[Recorded data]
▬▬▬▬▬▬▬▬▬▬

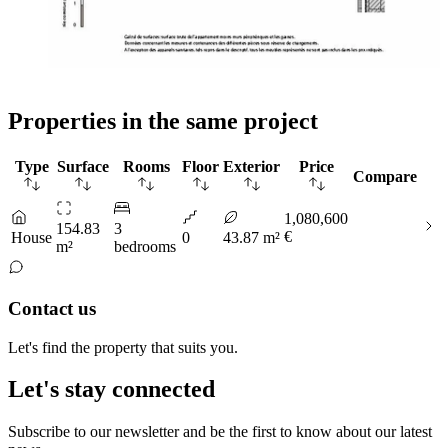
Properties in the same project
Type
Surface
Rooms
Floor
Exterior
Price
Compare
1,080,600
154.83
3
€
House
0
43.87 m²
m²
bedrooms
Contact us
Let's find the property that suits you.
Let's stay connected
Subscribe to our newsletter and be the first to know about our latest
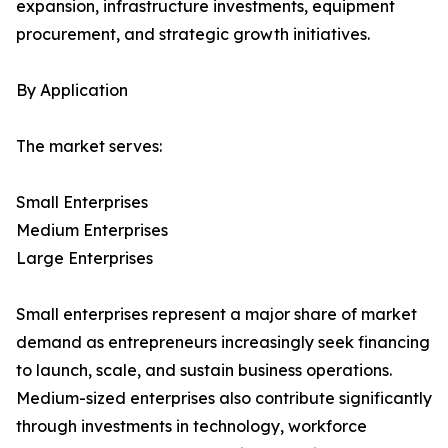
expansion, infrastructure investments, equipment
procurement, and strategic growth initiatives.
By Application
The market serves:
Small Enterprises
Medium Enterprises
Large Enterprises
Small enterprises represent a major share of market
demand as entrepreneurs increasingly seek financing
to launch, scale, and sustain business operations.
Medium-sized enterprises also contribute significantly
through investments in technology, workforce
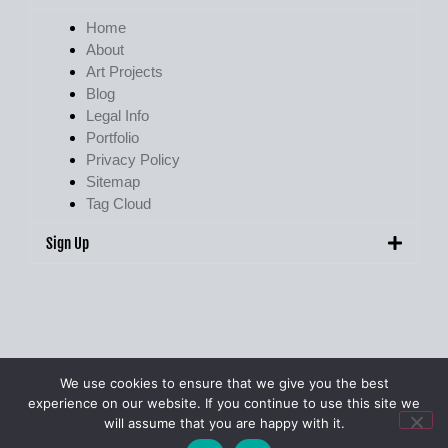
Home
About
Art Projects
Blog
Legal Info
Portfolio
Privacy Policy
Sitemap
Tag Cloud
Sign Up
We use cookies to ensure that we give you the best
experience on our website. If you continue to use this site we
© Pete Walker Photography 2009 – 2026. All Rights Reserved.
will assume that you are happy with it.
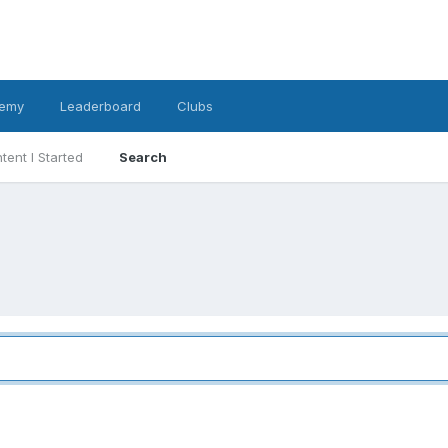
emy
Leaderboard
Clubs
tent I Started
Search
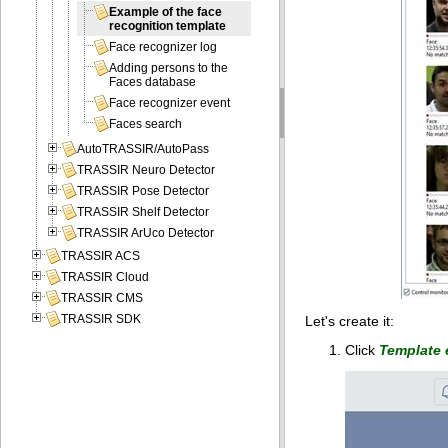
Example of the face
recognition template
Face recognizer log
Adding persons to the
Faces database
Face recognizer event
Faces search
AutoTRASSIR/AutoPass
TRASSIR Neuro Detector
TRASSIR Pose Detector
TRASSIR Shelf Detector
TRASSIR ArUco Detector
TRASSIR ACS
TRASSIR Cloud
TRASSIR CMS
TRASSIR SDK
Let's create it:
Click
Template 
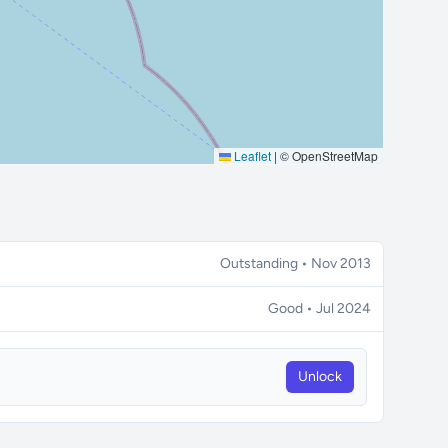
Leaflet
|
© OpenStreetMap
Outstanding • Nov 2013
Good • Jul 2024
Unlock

▬▬▬▬▬▬▬▬▬▬

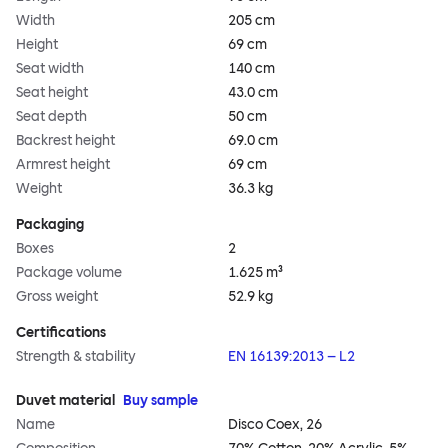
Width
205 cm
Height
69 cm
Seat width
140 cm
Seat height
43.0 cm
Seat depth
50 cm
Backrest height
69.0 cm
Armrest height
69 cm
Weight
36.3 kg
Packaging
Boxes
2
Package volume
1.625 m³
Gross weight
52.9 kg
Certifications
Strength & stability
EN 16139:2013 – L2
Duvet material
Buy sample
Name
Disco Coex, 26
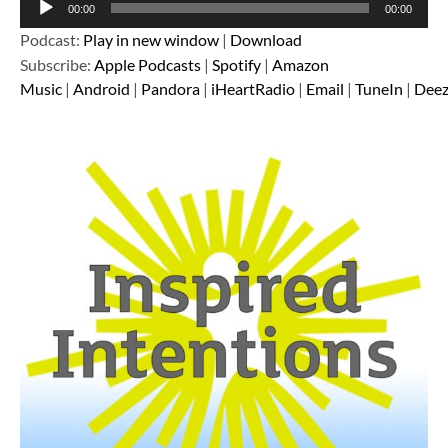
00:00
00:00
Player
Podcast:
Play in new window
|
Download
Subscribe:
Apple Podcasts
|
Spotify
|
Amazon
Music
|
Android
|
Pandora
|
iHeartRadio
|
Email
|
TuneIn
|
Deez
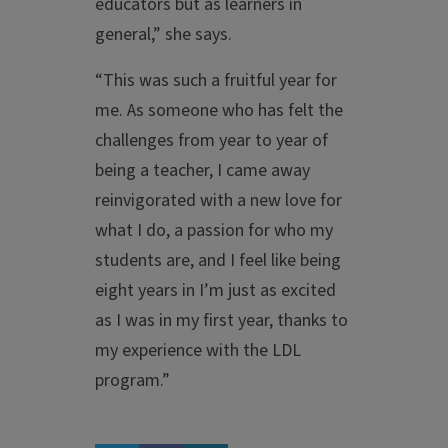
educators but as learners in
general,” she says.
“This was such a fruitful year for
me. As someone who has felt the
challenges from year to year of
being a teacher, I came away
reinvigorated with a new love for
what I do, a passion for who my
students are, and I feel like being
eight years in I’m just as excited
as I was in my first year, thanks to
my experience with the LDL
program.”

▬▬▬▬▬▬▬▬▬▬

Each line from the one that contains "Properties in the same project" down to the one that contains "demand as entrepreneurs" is to be returned exactly as it stands above, both ends included, with pictures removed.

Properties in the same project
Type
Surface
Rooms
Floor
Exterior
Price
Compare
1,080,600
154.83
3
€
House
0
43.87 m²
m²
bedrooms
Contact us
Let's find the property that suits you.
Let's stay connected
Subscribe to our newsletter and be the first to know about our latest
expansion, infrastructure investments, equipment
procurement, and strategic growth initiatives.
By Application
The market serves:
Small Enterprises
Medium Enterprises
Large Enterprises
Small enterprises represent a major share of market
demand as entrepreneurs increasingly seek financing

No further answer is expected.